Now let’s imagine that we want to find the percentage that each fruit makes up of the grand total (ie 10+15+24=49). The way to calculate the percentage is quite easy: you need to find the grand total, then divide the sales for each fruit by the grand total. Finding the grand total requires some code though – you might think you could do it easily in the UI using the Group By functionality, but that does not allow you to sum up all the values in a column and not group by anything! (I hope this gets fixed soon). Luckily the code is quite easy: you use Table.Column() to convert the Sales column into a List, then use List.Sum() to sum up all the values in that List. Finally, you insert a new custom column to the original table and calculate the percentage. Here’s the code:

let

    Source = Excel.CurrentWorkbook(){[Name="Table1"]}[Content],

    Sales = Table.Column(Source, "Sales"),

    GrandTotal = List.Sum(Sales),

    TableWithShare = Table.AddColumn(Source, "Share", each [Sales]/GrandTotal)

in

    TableWithShare

image

It would also be nice if I could get the table that Power Query outputs to remember the number formatting I apply to it after it refreshes… again, I hope this gets fixed.

Nested Share

A more complex example of a Share calculation might be where we need a share of a subtotal. Consider the following table:

image

In this case, let’s say we need to show each Fruit’s sales as a percentage of the total sales of its Category. This time we can use the Group By functionality to get a table containing the subtotals very easily. Next, we can join our subtotal table with the original table using Table.Join() so we have the subtotals on each row. Finally, we can do the share calculation and remove the subtotal column again. Here’s the code:

let

    Source = Excel.CurrentWorkbook(){[Name="Table4"]}[Content],

    Subtotals = Table.Group(Source, {"Category"}, {{"Category Sales", 

        each List.Sum([Sales]), type number}}),

    JoinTables = Table.Join(Source, "Category", Subtotals, "Category"),

    InsertedCustom = Table.AddColumn(JoinTables, "Share", each [Sales]/[Category Sales]),

    RemovedColumns = Table.RemoveColumns(InsertedCustom,{"Category Sales"})

in

    RemovedColumns

image

Previous Period Growth

Now consider a table with a date column (Americans: the dates are in dd/mm/yyyy format) and a sales column:

image

Let’s say we want to find the absolute change in Sales from the previous date to the current date on each row.

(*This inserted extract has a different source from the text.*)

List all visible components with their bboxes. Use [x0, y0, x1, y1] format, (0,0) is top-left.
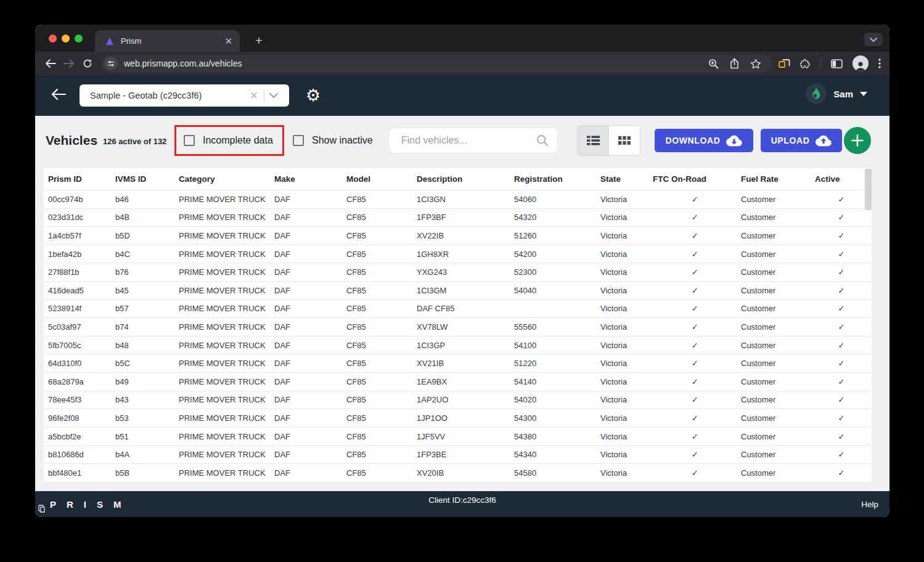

Here we need to copy the table, shift the dates forward one day (by adding a value of type Duration onto the date) and then join the original table onto this new table using Table.Join() so we can see the current day sales and the previous day sales in two columns next to each other; this will then mean we can subtract one from the other to find the growth. Here’s the code:

let

    Source = Excel.CurrentWorkbook(){[Name="Table7"]}[Content],

    ChangedType = Table.TransformColumnTypes(Source,{{"Date", type date}}),

    InsertedCustom = Table.AddColumn(ChangedType, "Next Date", each [Date]+#duration(1,0,0,0)),

    RemovedColumns = Table.RemoveColumns(InsertedCustom,{"Date"}),

    RenamedColumns = Table.RenameColumns(RemovedColumns,{{"Sales", "Previous Sales"}}),

    JoinTables = Table.Join(ChangedType, "Date", RenamedColumns, "Next Date",JoinKind.LeftOuter),

    RemovedColumns1 = Table.RemoveColumns(JoinTables,{"Next Date"}),

    SortedRows = Table.Sort(RemovedColumns1,{{"Date", Order.Ascending}}),

    Growth = Table.AddColumn(SortedRows, "Growth", each [Sales]-[Previous Sales])

in

    Growth

image

Year-to-Date Sales

For the final example, take the same starting table and before and now let’s calculate a year-to-date running sum. In this case, I decided to use a function (see here for some background on this, and here for a more complex example of a function) to do the calculation. Here’s the code of the function, called YTD(), that I created:

let

    YTD = (SalesTable, EndDate) =>

    let

        FilteredTable=Table.SelectRows(SalesTable, 

            each [Date]<=EndDate and Date.Year([Date])=Date.Year(EndDate) ),

        SalesColumn = Table.Column(FilteredTable, "Sales"),

        YTDSales = List.Sum(SalesColumn)

    in

        YTDSales

in

    YTD

It takes a table structured in the same way as the source table (ie it has to have a [Date] column and a [Sales] column), filters the data using Table.SelectRows() so only rows with a date less than or equal to the EndDate parameter, but in the same year as it, are returned, and then sums up the values in the [Sales] column of the filtered table.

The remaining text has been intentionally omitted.